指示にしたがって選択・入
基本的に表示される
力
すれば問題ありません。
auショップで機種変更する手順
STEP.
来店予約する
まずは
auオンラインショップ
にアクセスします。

_Task objective_: Your reply should consist only of the lines from the one containing "auショップで機種変更する手順" through the last line of the records, each reproduced exactly.

_Worked solution_:
auショップで機種変更する手順
STEP.
来店予約する
まずは
auオンラインショップ
にアクセスします。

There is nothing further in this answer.